* **Exercise input**
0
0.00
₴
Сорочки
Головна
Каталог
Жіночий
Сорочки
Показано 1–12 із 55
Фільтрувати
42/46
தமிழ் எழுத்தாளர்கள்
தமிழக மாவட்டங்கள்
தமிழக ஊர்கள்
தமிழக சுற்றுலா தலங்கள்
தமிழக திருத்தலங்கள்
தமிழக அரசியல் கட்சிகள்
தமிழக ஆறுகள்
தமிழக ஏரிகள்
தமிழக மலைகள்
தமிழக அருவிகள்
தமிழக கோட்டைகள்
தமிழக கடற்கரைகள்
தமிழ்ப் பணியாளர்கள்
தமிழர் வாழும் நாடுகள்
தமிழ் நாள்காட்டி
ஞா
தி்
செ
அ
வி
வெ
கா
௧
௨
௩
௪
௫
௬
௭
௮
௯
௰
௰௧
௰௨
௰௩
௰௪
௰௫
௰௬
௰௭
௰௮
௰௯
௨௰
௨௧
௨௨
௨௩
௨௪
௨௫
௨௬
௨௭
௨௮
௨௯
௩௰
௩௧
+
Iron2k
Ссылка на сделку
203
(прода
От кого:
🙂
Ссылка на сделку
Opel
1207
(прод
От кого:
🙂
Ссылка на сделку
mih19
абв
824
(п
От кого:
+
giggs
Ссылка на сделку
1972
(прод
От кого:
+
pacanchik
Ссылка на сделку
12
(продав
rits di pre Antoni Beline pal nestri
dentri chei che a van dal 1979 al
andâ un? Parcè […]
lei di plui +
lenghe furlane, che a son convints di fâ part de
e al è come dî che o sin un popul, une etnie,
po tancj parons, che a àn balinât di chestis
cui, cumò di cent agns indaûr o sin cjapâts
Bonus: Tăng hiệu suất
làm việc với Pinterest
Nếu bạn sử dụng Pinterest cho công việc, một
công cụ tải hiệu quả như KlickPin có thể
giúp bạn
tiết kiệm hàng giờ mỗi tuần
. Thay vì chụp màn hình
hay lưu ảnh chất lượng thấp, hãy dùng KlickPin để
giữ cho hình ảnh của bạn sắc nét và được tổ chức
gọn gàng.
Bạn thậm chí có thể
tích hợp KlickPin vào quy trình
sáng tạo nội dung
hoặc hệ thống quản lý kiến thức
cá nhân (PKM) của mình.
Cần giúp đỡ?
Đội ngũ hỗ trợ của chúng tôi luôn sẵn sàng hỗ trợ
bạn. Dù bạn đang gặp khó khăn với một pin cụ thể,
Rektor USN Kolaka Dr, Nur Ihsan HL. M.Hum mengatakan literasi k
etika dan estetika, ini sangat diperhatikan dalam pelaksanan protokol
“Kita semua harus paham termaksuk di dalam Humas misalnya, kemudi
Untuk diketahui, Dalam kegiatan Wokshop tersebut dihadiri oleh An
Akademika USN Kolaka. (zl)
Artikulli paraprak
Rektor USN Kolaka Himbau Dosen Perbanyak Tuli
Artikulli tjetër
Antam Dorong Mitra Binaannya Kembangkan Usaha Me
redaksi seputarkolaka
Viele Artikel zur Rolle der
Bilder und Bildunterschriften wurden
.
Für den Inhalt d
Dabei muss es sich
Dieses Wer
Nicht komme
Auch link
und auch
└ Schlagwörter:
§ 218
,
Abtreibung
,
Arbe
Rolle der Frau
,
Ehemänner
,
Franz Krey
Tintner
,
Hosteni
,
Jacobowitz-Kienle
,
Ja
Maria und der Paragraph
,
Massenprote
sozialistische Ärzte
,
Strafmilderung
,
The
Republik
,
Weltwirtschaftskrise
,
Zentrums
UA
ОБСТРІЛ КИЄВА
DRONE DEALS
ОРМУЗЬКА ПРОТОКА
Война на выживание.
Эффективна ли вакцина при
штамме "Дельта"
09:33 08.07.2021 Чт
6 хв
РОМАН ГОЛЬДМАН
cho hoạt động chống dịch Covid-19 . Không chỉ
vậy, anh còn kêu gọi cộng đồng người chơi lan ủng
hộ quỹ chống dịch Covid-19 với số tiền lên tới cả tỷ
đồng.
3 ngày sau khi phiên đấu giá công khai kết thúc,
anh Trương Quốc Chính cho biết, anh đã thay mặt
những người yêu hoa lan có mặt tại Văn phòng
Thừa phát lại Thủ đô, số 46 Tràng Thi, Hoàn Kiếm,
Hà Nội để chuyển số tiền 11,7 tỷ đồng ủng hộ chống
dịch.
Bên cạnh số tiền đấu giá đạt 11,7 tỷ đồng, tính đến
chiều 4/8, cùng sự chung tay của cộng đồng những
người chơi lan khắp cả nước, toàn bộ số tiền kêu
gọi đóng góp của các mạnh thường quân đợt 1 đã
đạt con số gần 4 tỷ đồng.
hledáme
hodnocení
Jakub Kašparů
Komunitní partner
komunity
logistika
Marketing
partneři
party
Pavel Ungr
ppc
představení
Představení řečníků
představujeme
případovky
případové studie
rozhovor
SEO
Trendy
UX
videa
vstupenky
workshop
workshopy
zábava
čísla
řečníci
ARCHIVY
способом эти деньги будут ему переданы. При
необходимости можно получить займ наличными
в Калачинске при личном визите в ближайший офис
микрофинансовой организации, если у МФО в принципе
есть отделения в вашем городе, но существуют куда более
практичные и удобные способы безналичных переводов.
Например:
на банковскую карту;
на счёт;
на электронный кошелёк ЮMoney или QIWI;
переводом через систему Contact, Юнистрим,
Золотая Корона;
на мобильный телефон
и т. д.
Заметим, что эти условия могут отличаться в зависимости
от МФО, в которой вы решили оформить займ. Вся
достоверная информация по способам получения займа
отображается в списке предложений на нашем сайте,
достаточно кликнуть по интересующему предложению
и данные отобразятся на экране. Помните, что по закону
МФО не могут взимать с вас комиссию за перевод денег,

* **Task goal**
Apply a filter to the listing above so that only lines with "cộng" are kept, and copy those lines.

* **Written answer**
vậy, anh còn kêu gọi cộng đồng người chơi lan ủng
chiều 4/8, cùng sự chung tay của cộng đồng những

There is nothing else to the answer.